Frustrations relatives et mouvements collectifs

« Frustration relative » est une notion utilisée en sociologie pour expliquer les processus de mobilisation collective, contestataire ou révolutionnaire.

Une frustration relative

Frustrer quelqu’un, c’est le priver des biens ou des satisfactions auxquels il peut prétendre. Dans l’expression « frustration relative », le qualificatif « relative » précise que la frustration n’est pas absolue. Mettons qu’un groupe soit privé de nourriture ou de liberté de circuler, par un autre groupe. C’est une frustration absolue.

La notion de frustration relative désigne plutôt une frustration qui naît d’un décalage, entre ce que les individus s’estiment en droit d’attendre et ce qu’ils reçoivent effectivement. C’est, par exemple, la frustration que peut ressentir un salarié dont le niveau de rémunération ne permet pas de vivre selon les standard matériels socialement établis.

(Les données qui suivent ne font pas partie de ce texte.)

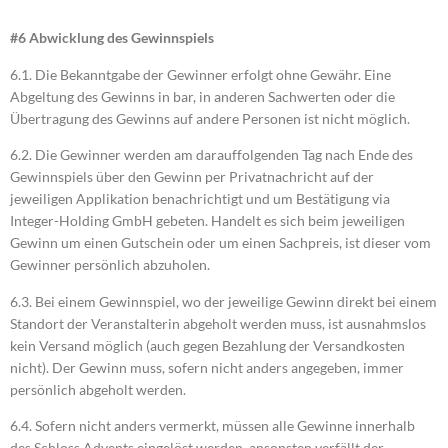
#6 Abwicklung des Gewinnspiels
6.1. Die Bekanntgabe der Gewinner erfolgt ohne Gewähr. Eine
Abgeltung des Gewinns in bar, in anderen Sachwerten oder die
Übertragung des Gewinns auf andere Personen ist nicht möglich.
6.2. Die Gewinner werden am darauffolgenden Tag nach Ende des
Gewinnspiels über den Gewinn per Privatnachricht auf der
jeweiligen Applikation benachrichtigt und um Bestätigung via
Integer-Holding GmbH gebeten. Handelt es sich beim jeweiligen
Gewinn um einen Gutschein oder um einen Sachpreis, ist dieser vom
Gewinner persönlich abzuholen.
6.3. Bei einem Gewinnspiel, wo der jeweilige Gewinn direkt bei einem
Standort der Veranstalterin abgeholt werden muss, ist ausnahmslos
kein Versand möglich (auch gegen Bezahlung der Versandkosten
nicht). Der Gewinn muss, sofern nicht anders angegeben, immer
persönlich abgeholt werden.
6.4. Sofern nicht anders vermerkt, müssen alle Gewinne innerhalb
des Schloss Advents eingelöst werden, ansonsten verfällt der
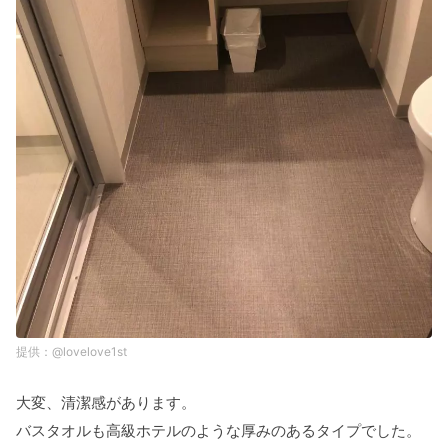
@lovelove1st
大変、清潔感があります。
バスタオルも高級ホテルのような厚みのあるタイプでした。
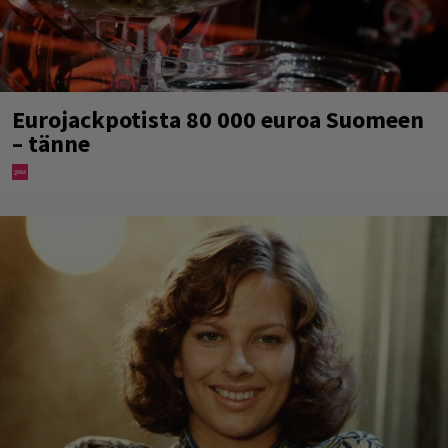
Eurojackpotista 80 000 euroa Suomeen
– tänne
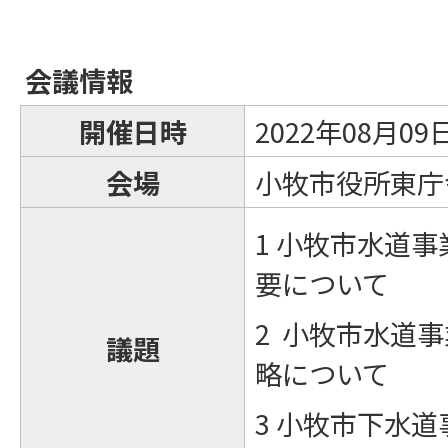
会議情報
開催日時
2022年08月0
会場
小牧市役所東庁
1 小牧市水道
要について
2 小牧市水道
議題
略について
3 小牧市下水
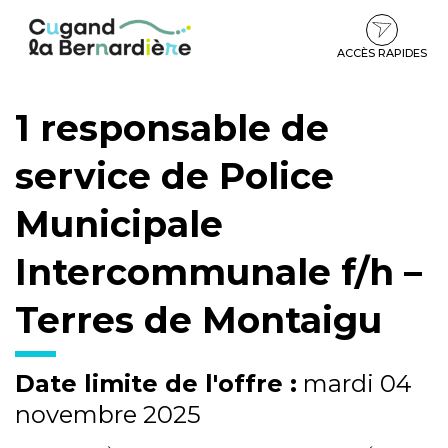
Gestion des traceurs
Aller
Aller
Aller
à
au
au
la
contenu
pied
ACCÈS RAPIDES
navigation
de
page
1 responsable de
service de Police
Municipale
Intercommunale f/h –
Terres de Montaigu
Date limite de l'offre :
mardi 04
novembre 2025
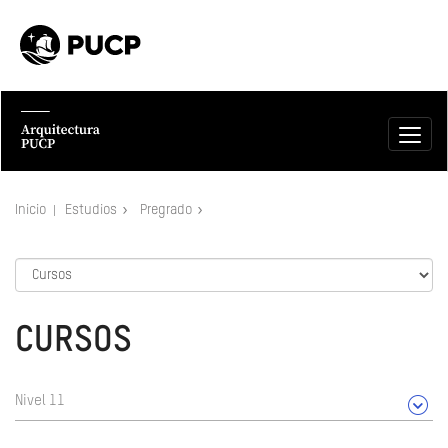
Inicio
Estudios
Pregrado
CURSOS
Nivel 11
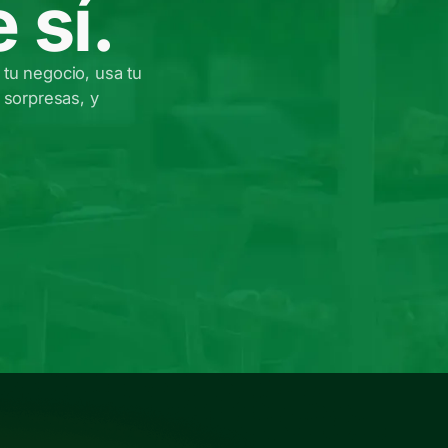
 sí.
 tu negocio, usa tu
 sorpresas, y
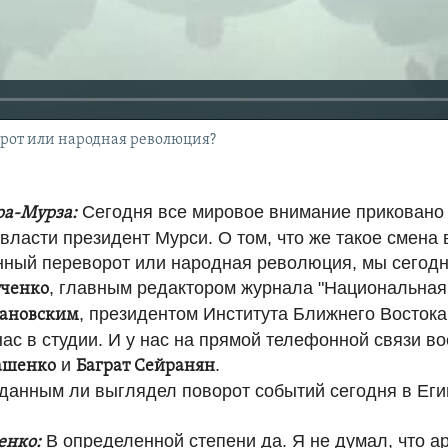
орот или народная революция?
Сегодня все мировое внимание приковано к
ра-Мурза:
 власти президент Мурси. О том, что же такое смена 
нный переворот или народная революция, мы сегодн
, главным редактором журнала "Национальная
тченко
, президентом Института Ближнего Востока
тановским
нас в студии. И у нас на прямой телефонной связи в
и
.
ашенко
Баграт Сейранян
данным ли выглядел поворот событий сегодня в Еги
В определенной степени да. Я не думал, что а
енко:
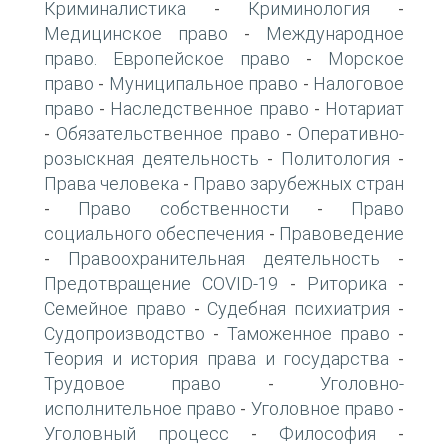
Криминалистика
Криминология
-
-
Медицинское право
Международное
-
право. Европейское право
Морское
-
право
Муниципальное право
Налоговое
-
-
право
Наследственное право
Нотариат
-
-
Обязательственное право
Оперативно-
-
-
розыскная деятельность
Политология
-
-
Права человека
Право зарубежных стран
-
Право собственности
Право
-
-
социального обеспечения
Правоведение
-
Правоохранительная деятельность
-
-
Предотвращение COVID-19
Риторика
-
-
Семейное право
Судебная психиатрия
-
-
Судопроизводство
Таможенное право
-
-
Теория и история права и государства
-
Трудовое право
Уголовно-
-
исполнительное право
Уголовное право
-
-
Уголовный процесс
Философия
-
-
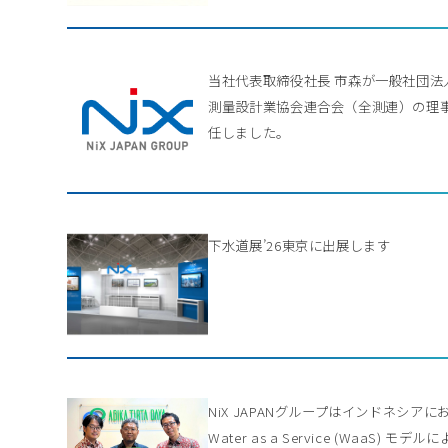
当社代表取締役社長 市森が一般社団法
測量設計業協会連合会（全測連）の理
任しました。
下水道展’26東京に出展します
NiX JAPANグループはインドネシアに
Water as a Service (WaaS) モデル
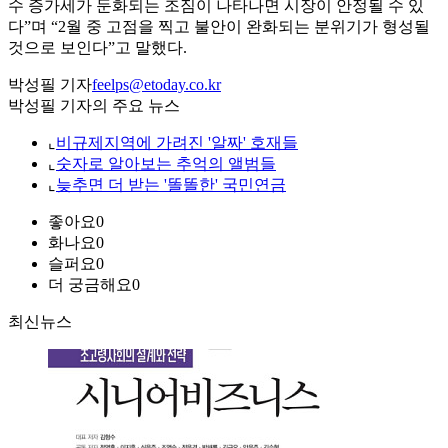
수 증가세가 둔화되는 조짐이 나타나면 시장이 안정될 수 있
다”며 “2월 중 고점을 찍고 불안이 완화되는 분위기가 형성될
것으로 보인다”고 말했다.
박성필 기자
feelps@etoday.co.kr
박성필 기자의 주요 뉴스
⌞
비규제지역에 가려진 '알짜' 호재들
⌞
숫자로 알아보는 추억의 앨범들
⌞
늦추면 더 받는 '똘똘한' 국민연금
좋아요
0
화나요
0
슬퍼요
0
더 궁금해요
0
최신뉴스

En effet, l’idée de frustration relative est rattachée à l’idée selon laquelle les besoins sont socialement construits. Bien sûr, certains besoins sont physiologiques comme le besoin de nourriture que nous avons déjà évoqué. Mais ils existent une multitudes de besoins qui trouvent leur origine dans la société. Du reste, même le besoin alimentaire comprend cette dimension sociale.

Une approche renouvelée des mouvements collectifs

Il découle du processus de construction sociale des besoins que le niveau d’insatisfaction de certains groupes sociaux peut augmenter, même si le niveau global de richesse de la société augmente.

L’augmentation de l’insatisfaction n’est pas forcément la conséquence d’un appauvrissement. La frustration d’un groupe peut augmenter en même temps que l’amélioration de ses conditions matérielles, si certaines jouissances lui demeurent inaccessibles.

La frustration relative conduit à une approche renouvelée des mouvements contestataires ou révolutionnaires. Elle permet d’expliquer que ces mouvements peuvent surgir dans des périodes de progrès matériels ou sociaux. Certains théoriciens vont même jusqu’à affirmer qu’en général, les révolutions n’éclatent pas en période d’appauvrissement généralisé.

Le piège de la causalité en sociologie

Quoiqu’il en soit, les frustrations relatives de groupes ou de populations ne peuvent mener à des actions collectives que si elles rencontrent des moyens ou des facteurs politiques. Ce processus est parfois théorisé en trois étapes : 1/ frustration 2/ politisation de la frustration 3/ actualisation dans une violence politique, dirigée contre des objets ou des acteurs politiques.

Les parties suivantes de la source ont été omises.